Don’t look at it too deeply, lest something on the other side might start looking back.īloodborne may go down as the cult-iest cult classic ever. It’s as if the powers that be would prefer that we all just forget about Bloodborne. It has not received a port to any other console or PC, and, most critically, it hasn’t received any kind of sequel or continuation outside of the (phenomenal) comics published by Titan Books.

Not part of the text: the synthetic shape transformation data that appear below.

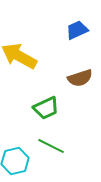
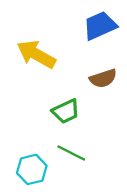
blue trapezoid: (77, 30) -> (100, 26), size x1.4

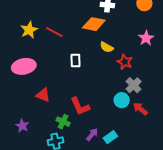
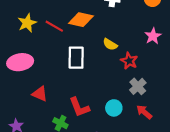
orange diamond: (94, 24) -> (81, 20), moved
white rectangle: (76, 61) -> (76, 58), size x1.5
cyan circle: (122, 100) -> (114, 108), moved

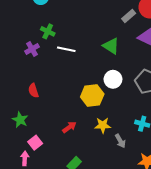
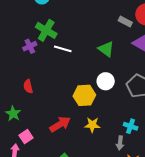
gray rectangle: (129, 16) -> (125, 21), turned 64
green cross: (48, 31) -> (46, 30), size x1.5
red arrow: (69, 127) -> (60, 124), size x1.5
gray arrow: (120, 141) -> (120, 143), moved, turned 32

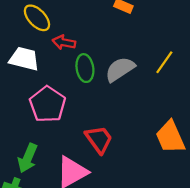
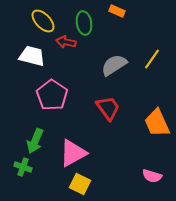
green ellipse: (85, 68) -> (84, 23), moved
red trapezoid: (99, 139) -> (108, 108), moved

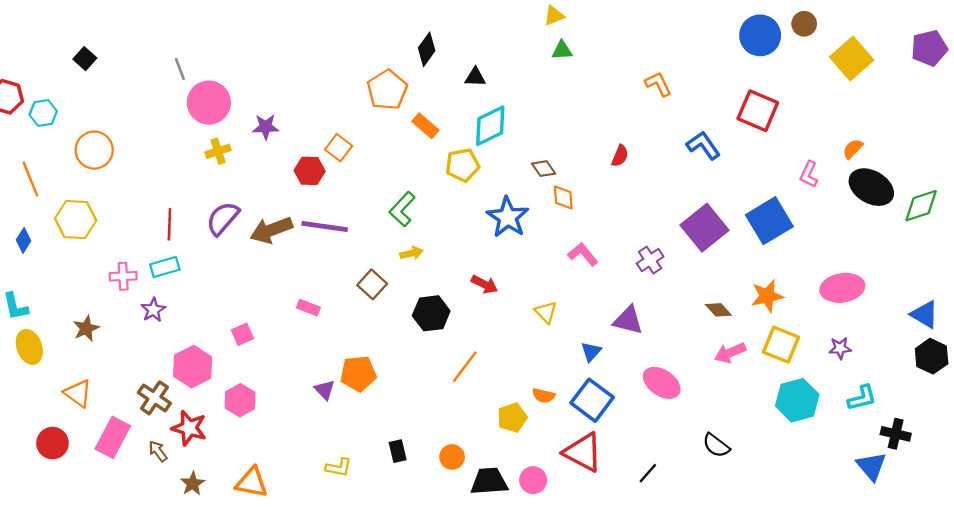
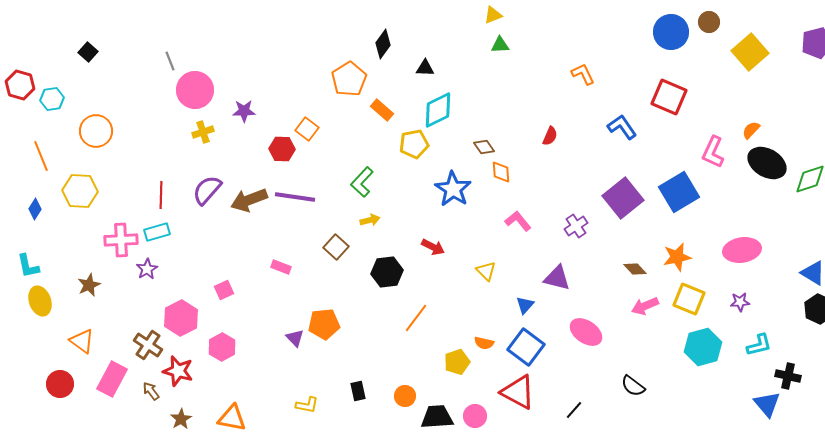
pink L-shape: (809, 174) -> (713, 152), size x1.4
pink cross: (123, 276) -> (121, 240), size x1.4

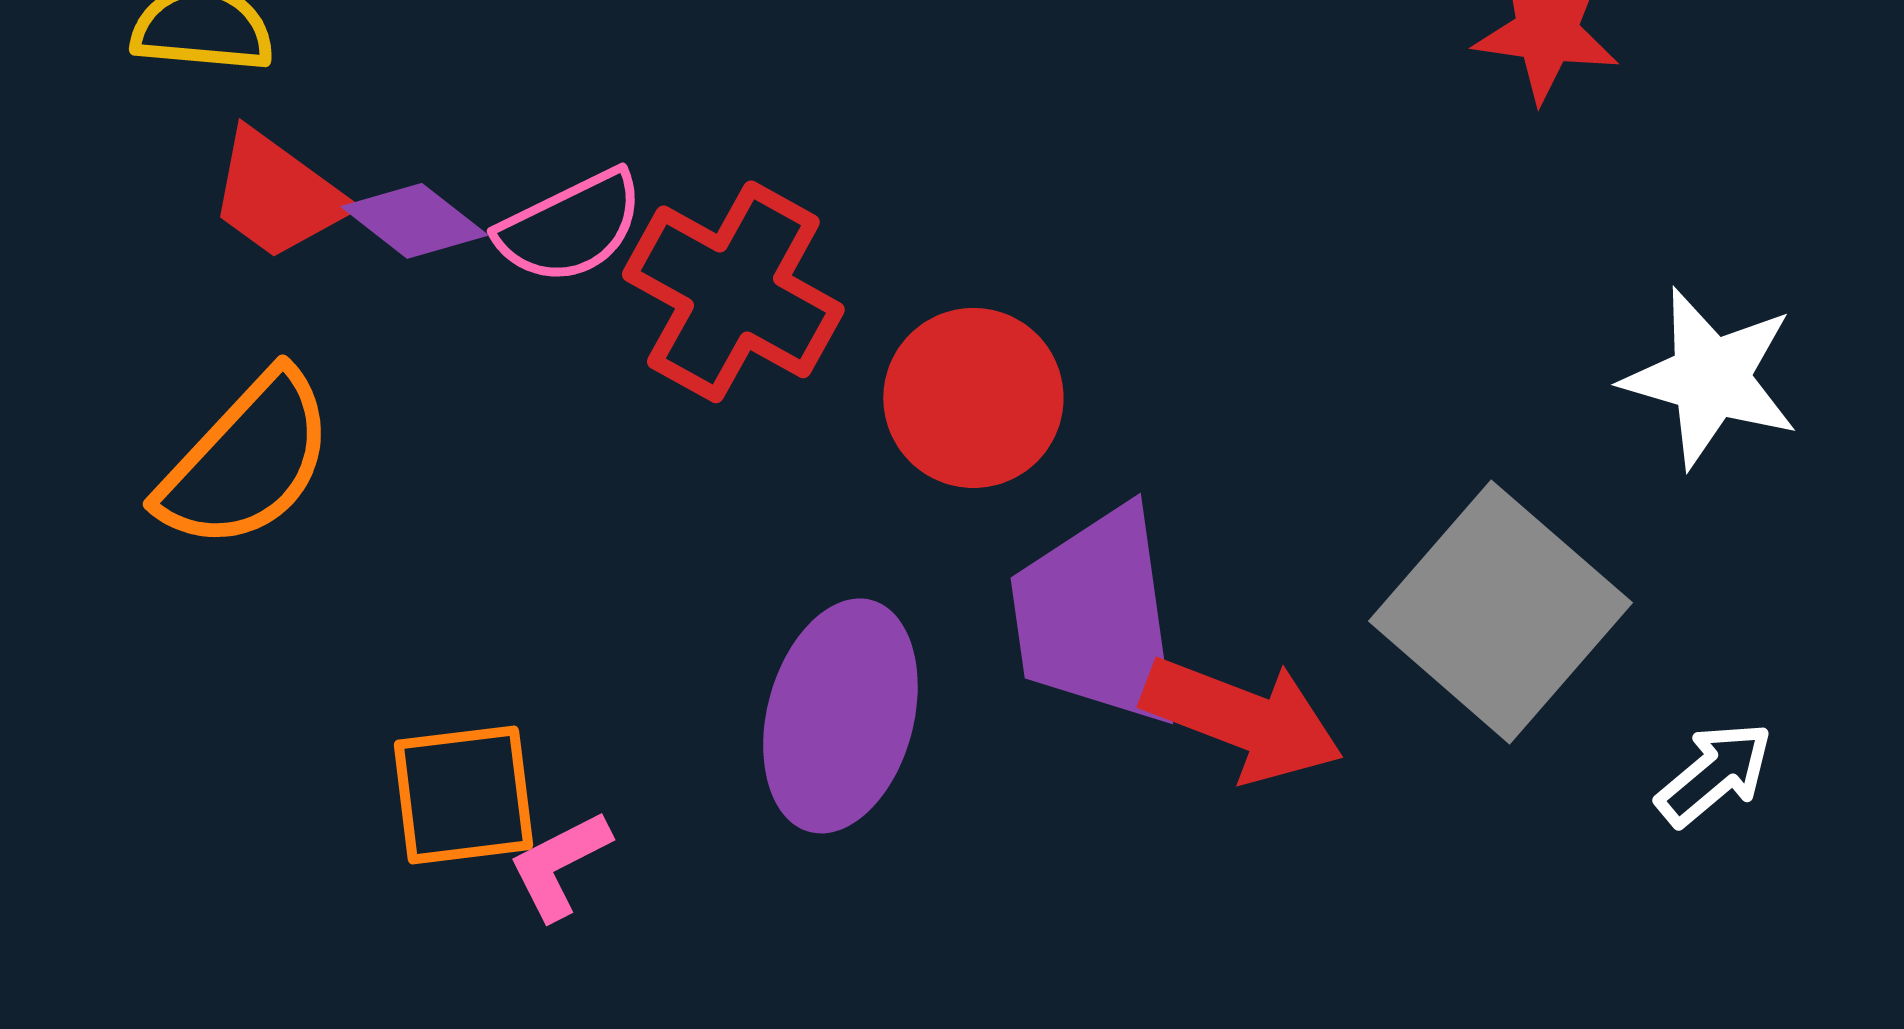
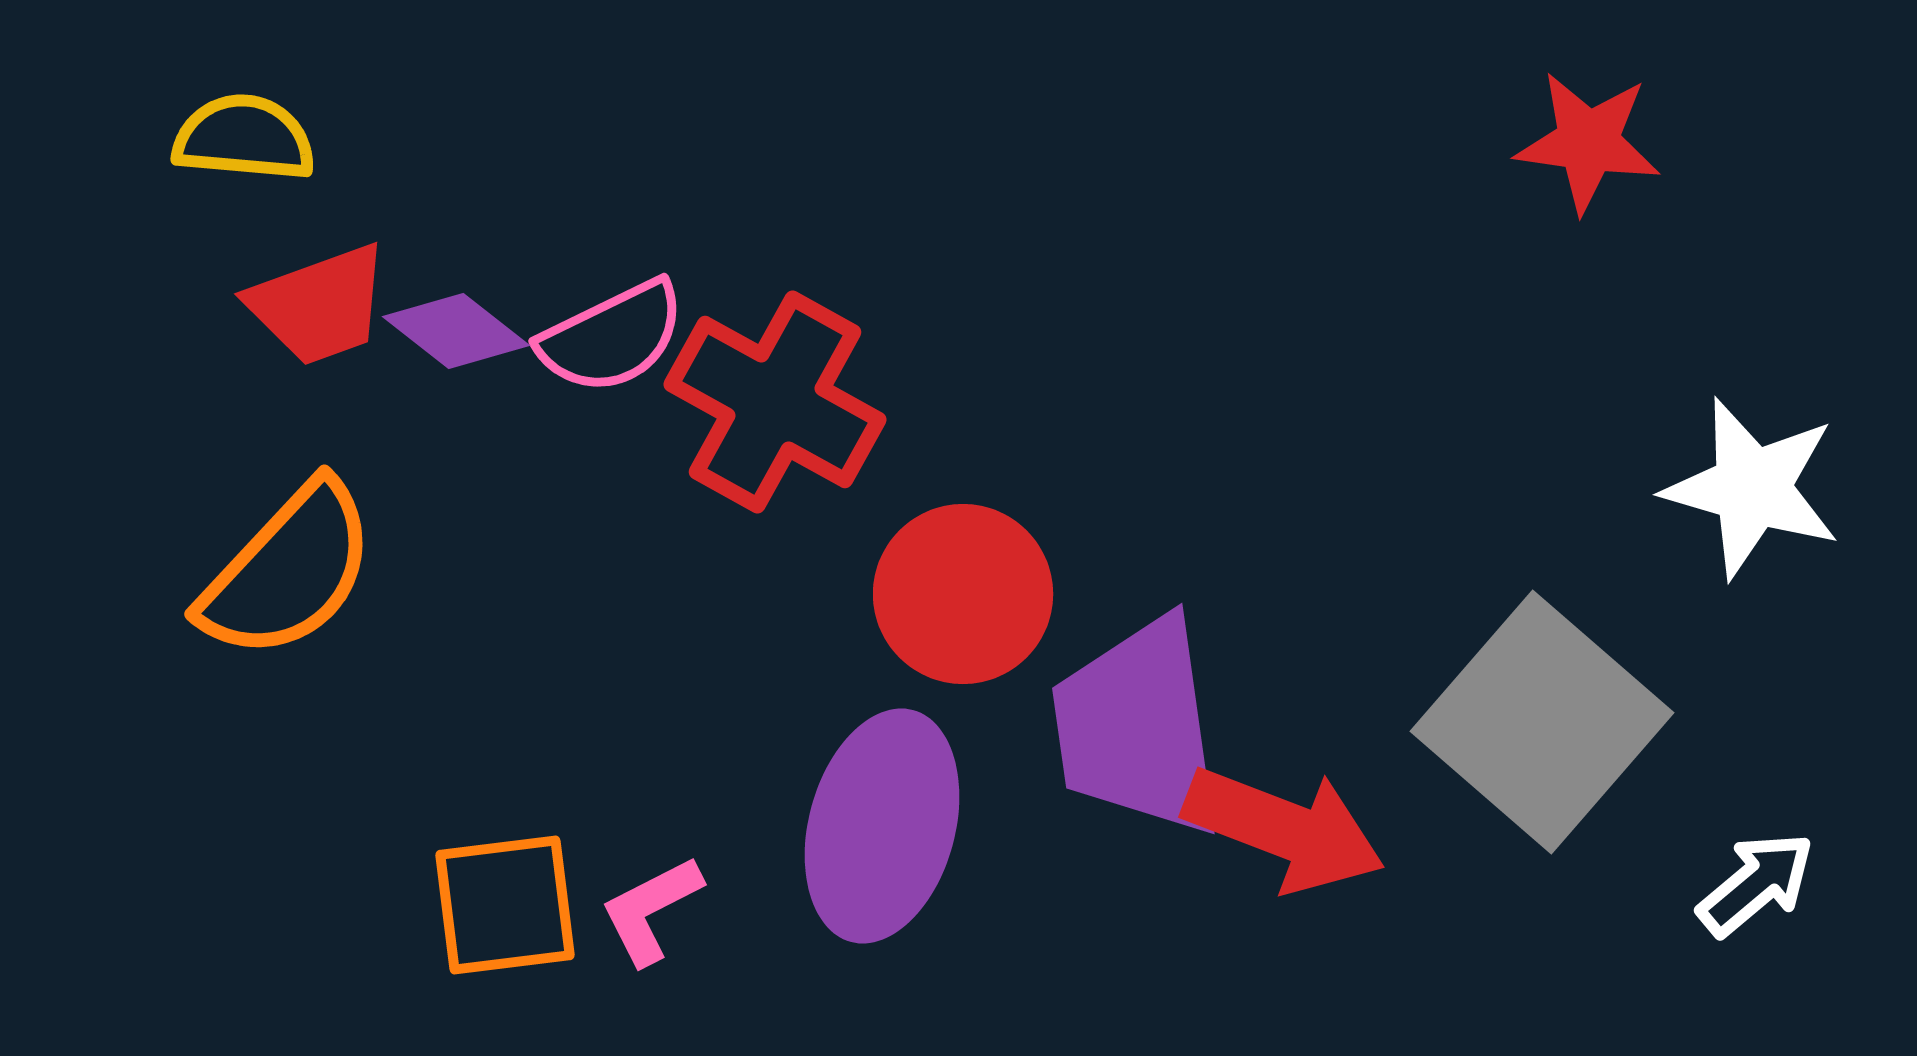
red trapezoid: (277, 195) -> (319, 305), turned -56
red circle: (973, 398) -> (963, 594), moved
pink L-shape: (559, 865) -> (651, 910), moved

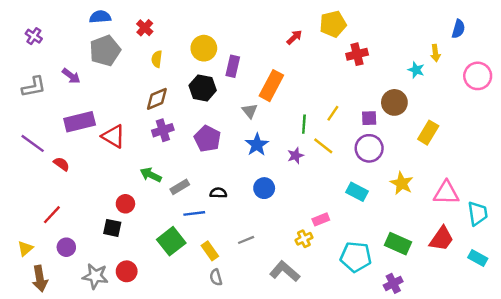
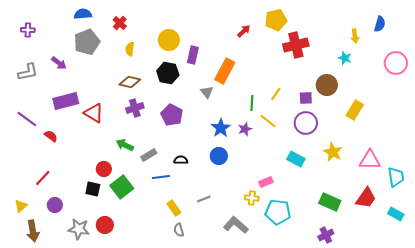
purple cross: (34, 36) -> (28, 30), turned -32
yellow arrow: (435, 53) -> (355, 36), moved
red cross: (357, 54) -> (296, 45), size x1.4
brown diamond: (157, 99) -> (130, 82), turned 35
blue star: (257, 145) -> (221, 128), moved
yellow cross: (304, 239) -> (252, 198), turned 32
green square: (171, 241) -> (122, 187), moved
cyan pentagon: (356, 257) -> (278, 212), moved

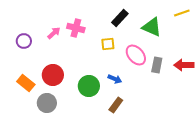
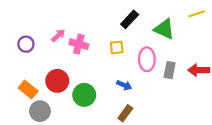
pink cross: (76, 28) -> (79, 44), moved
pink ellipse: (136, 55) -> (147, 59), turned 40
green circle: (89, 86) -> (84, 95), moved
gray circle: (47, 103) -> (40, 111), moved

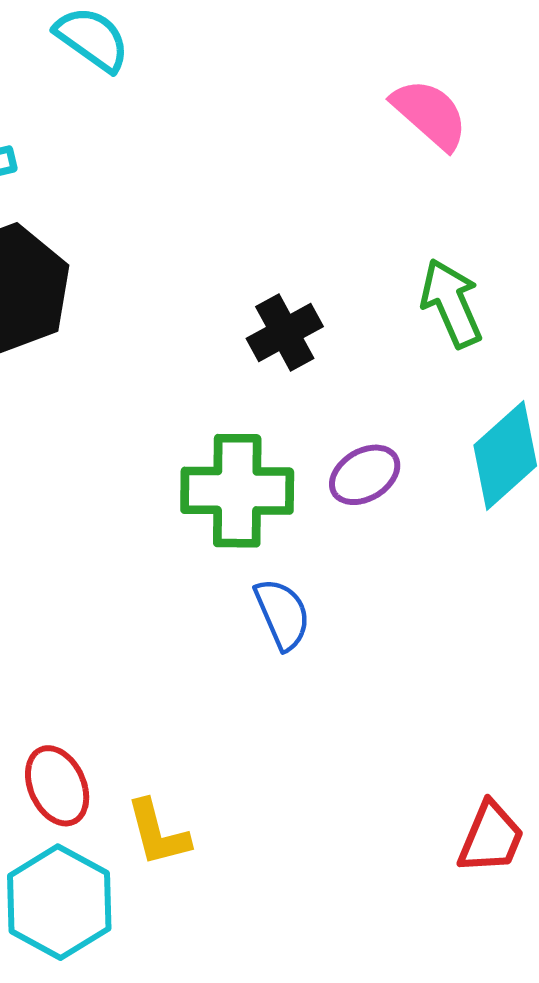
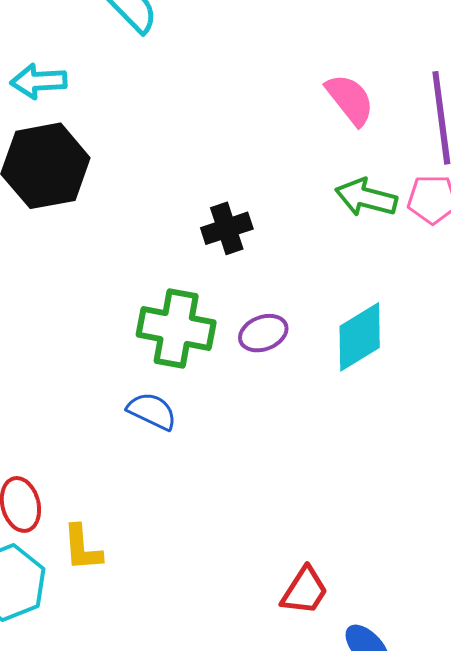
green arrow: (451, 303) -> (366, 198), moved, turned -62
blue semicircle: (282, 614) -> (152, 411), moved, turned -51

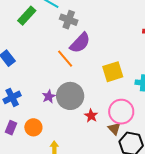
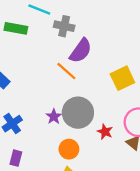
green rectangle: (27, 16) -> (16, 28), turned 66
orange circle: (33, 127) -> (69, 149), moved

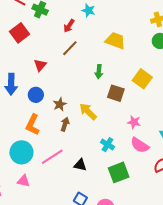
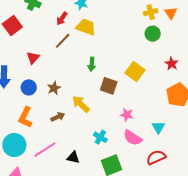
yellow trapezoid: (115, 41) -> (86, 27), moved
brown star: (60, 104) -> (54, 88), moved
brown arrow: (65, 124) -> (58, 117), turned 48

#Shrouded in sanity trailer update
While it did find its way into the PlayStation Plus collection on the PS5, it remains the case that the game has not received a next-gen update like its predecessors. It’s almost fitting that Bloodborne is treated like an obscure title. The new indie tactics game, Black Legend, is essentially a turn-based version of Bloodborne and, fittingly, releases today on the sixth anniversary of Bloodborne’s launch. Games like Remnant: From The Ashes, Salt & Sanctuary, and Shrouded in Sanity have all walked Bloodborne’s path by reveling in mind-poisoning psychic horror with a kind of white knuckle difficulty that makes the terror so much more visceral and inescapable. We’ve seen a subtle shift away from the influence of Lovecraft in other games and towards a style and aesthetic that is decidedly Bloodborne. Bloodborne is like a lot of things, but there’s nothing quite like Bloodborne. Bloodborne relies on our understanding of all of these disparate elements to combine them into something new that has its own purpose and identity. Rather, it is the synthesis of ideas that makes something new. But a good postmodernist will tell you a truly original work does not exist. It pulls from turn-of-the-century steampunk in its weapons, Regency era in its highwayman outfits, and of course, lifts heavily from Lovecraft in its themes and storytelling. Its architecture and setting marries 12th-century gothic architecture with the 19th Victorian garb and the 17th-century plague aesthetic. Of course, Bloodborne has plenty of strong influences. But while Dark Souls revolutionized the third-person action-adventure genre, Bloodborne did something even more profound: it created an entirely new kind of horror. Not since Grand Theft Auto 3 have we seen a game so genre-defining that its mechanics and style seeped, in some small way, into practically every game that came before it. There’s no denying the impact Dark Souls has had on game design over the last decade.
![shrouded in sanity trailer shrouded in sanity trailer](https://www.giantbomb.com/a/uploads/screen_medium/14/147582/3037081-20180719001958_1.jpg)
I’ve never played a game like Bloodborne before, and I’m starting to think I never will again.
![shrouded in sanity trailer shrouded in sanity trailer](https://bloody-disgusting.com/wp-content/uploads/2017/02/Screen-Shot-2017-02-15-at-8.17.57-AM.jpg)
![shrouded in sanity trailer shrouded in sanity trailer](https://i.ytimg.com/vi/Hg0R3O-tdi0/hqdefault.jpg)
Bloodborne cursed me with the knowledge of a world so starkly other yet so fully realized that part of me still thinks that, somehow, it must actually exist. The first time I played Bloodborne, every step I took deeper into Old Yarnham felt like reading a passage from a forbidden book in a forgotten language. Like an eldritch parasite latched onto your frontal lobe, Bloodborne has a way of digging its hooks into you and never letting go. To play Bloodborne is to peek beyond the veil and experience a higher plane of gaming reality. Those who know Bloodborne is the best Souslike, and those who’ve never played it.